“We’re closed.”
These are terrible words to see in front of your favorite small shops and services when you are in the mood to purchase something you desire, or ready to pay for something you wish to avail of. This feeling is made even worse emotionally when you know the closures are forced and permanent, and that you sadly and ultimately could not do anything about it.
It may not be the case that these businesses were bad and died a natural death, and may in fact be quite the contrary. You are probably a dedicated customer, and one among many that happily voted to keep those enterprises running by paying for what they offered, because you and others genuinely liked them. These businesses could have thrived under normal circumstances.
However, when a business was one of the casualties of regulations that limited its ability to operate, and when you were forced to stay at home and became unable to spend on it as often as before, you were essentially denied the ability to vote for its continued existence.
A diverse and plentiful number of micro, small and medium enterprises makes up the bulk of any healthy economy. It is normal to see that such entities comprise the vast majority of business activities in countries around the world. The economy has to thrive at different levels to cater to the tastes and needs of people from all walks of life. This natural phenomenon has been demonstrated consistently over the course of human history.
These days, the depressing news that hits consumers around the world is that of the mass closure of smaller businesses. These would be last seen offering final services that could not even be given fully due to limitations imposed upon them. These are the stores that found themselves severely hampered by the policies governing the economy created in the wake of the pandemic, through no fault of their own. While some undoubtedly survived by adapting to circumstances, as competent entrepreneurial entities should, many did not.
If a business is limited, for example, to only be able to serve an arbitrarily small number of customers at any given time, how can it hope to get by as it normally would? Yet such limitations exist around the world, decreed in the name of stopping the spread of COVID-19. For example, shops that used to be able to tend to twenty customers at once could have had their maximum number of potential clients reduced to just five at a time.
What this does in practice for countries with large populations is that customers would sometimes have to line up outside shops or gather in large crowds for a long time anyway due to space limitations. In that case, was the objective of the policy, presumably to create social distancing, successfully met? That said, these cases are supposed to be the lucky ones. Some businesses could not even reopen at all due to other such restrictions that worked unfavorably against them.

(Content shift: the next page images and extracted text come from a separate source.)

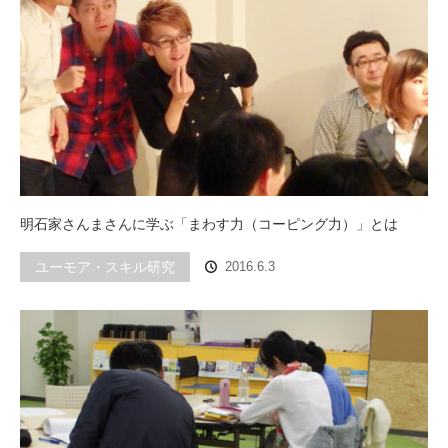
明石家さんまさんに学ぶ「まわす力（コーピング力）」とは
ユーモア・スキル研究
2016.6.3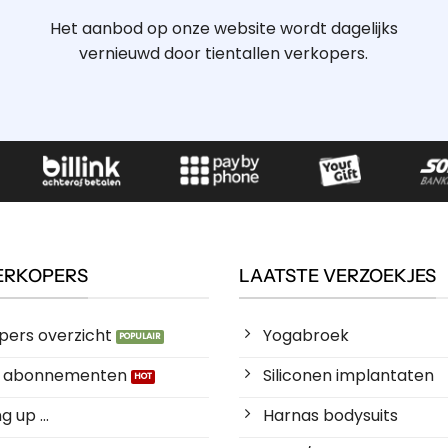
Het aanbod op onze website wordt dagelijks
vernieuwd door tientallen verkopers.
ERKOPERS
LAATSTE VERZOEKJES
pers overzicht
Yogabroek
es abonnementen
Siliconen implantaten
 up ...
Harnas bodysuits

Disasters and market fluctuations happen, sure, and these sometimes trigger the closure and death of certain businesses. Risk and uncertainty are always integral parts of lived experiences, and we make decisions and judgements based on our perception of them. But the very problem posed here is that closures enabled through harsh restrictions could have been avoided entirely. Some business deaths were preventable, and it would be a disservice to simply blame everything on the pandemic.
In these times, where consumers are stuck at home and unable to spend on the goods and services they would otherwise like to avail of, people are essentially barred from the democracy of markets. On the consumer side, it has become difficult to patronize favorite businesses as in pre-pandemic times. On the producer side, it has also become difficult to provide goods and services in a way that allows for continued and efficient operations in a “pandemic market”.
With many small businesses tragically and irreversibly gone —and more to follow suit as countries continue to scramble to get their acts together— we need to create a healthy and competitive global economy. We should start by remembering the importance of enabling market democracy.